→ **Provided material**
· · ·

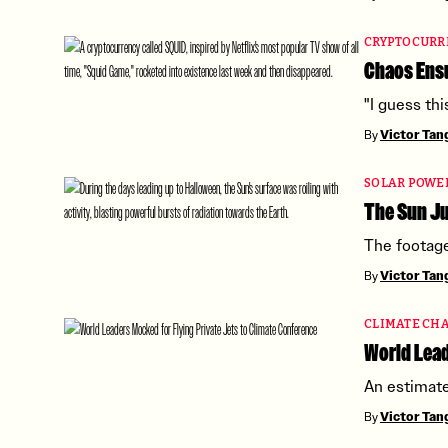
CRYPTOCURR
Chaos Ens
"I guess thi
By
Victor Ta
SOLAR POWE
The Sun Ju
The footage
By
Victor Ta
CLIMATE CH
World Lead
An estimate
By
Victor Ta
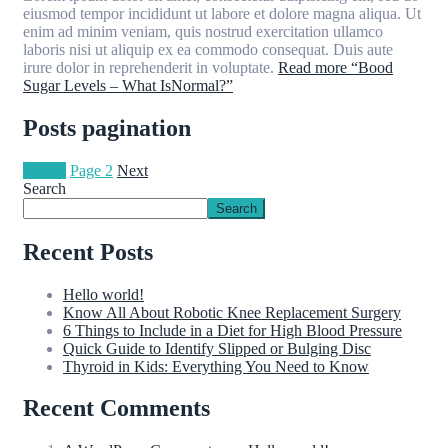
eiusmod tempor incididunt ut labore et dolore magna aliqua. Ut
enim ad minim veniam, quis nostrud exercitation ullamco
laboris nisi ut aliquip ex ea commodo consequat. Duis aute
irure dolor in reprehenderit in voluptate.
Read more
“Bood
Sugar Levels – What IsNormal?”
Posts pagination
Page
1
Page
2
Next
Search
Search
Recent Posts
Hello world!
Know All About Robotic Knee Replacement Surgery
6 Things to Include in a Diet for High Blood Pressure
Quick Guide to Identify Slipped or Bulging Disc
Thyroid in Kids: Everything You Need to Know
Recent Comments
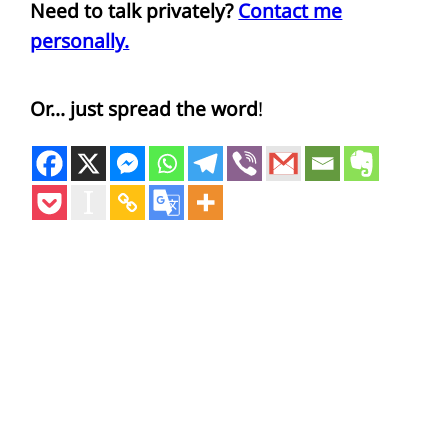
Need to talk privately?
Contact me
personally.
Or… just spread the word
!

· · ·

→ **What you are asked to do**
Looking at the records above, extract only the lines from the one with "laboris nisi ut" through the last line, exactly, with the pictures left out.

→ **Answer to this problem**
laboris nisi ut aliquip ex ea commodo consequat. Duis aute
irure dolor in reprehenderit in voluptate.
Read more
“Bood
Sugar Levels – What IsNormal?”
Posts pagination
Page
1
Page
2
Next
Search
Search
Recent Posts
Hello world!
Know All About Robotic Knee Replacement Surgery
6 Things to Include in a Diet for High Blood Pressure
Quick Guide to Identify Slipped or Bulging Disc
Thyroid in Kids: Everything You Need to Know
Recent Comments
Need to talk privately?
Contact me
personally.
Or… just spread the word
!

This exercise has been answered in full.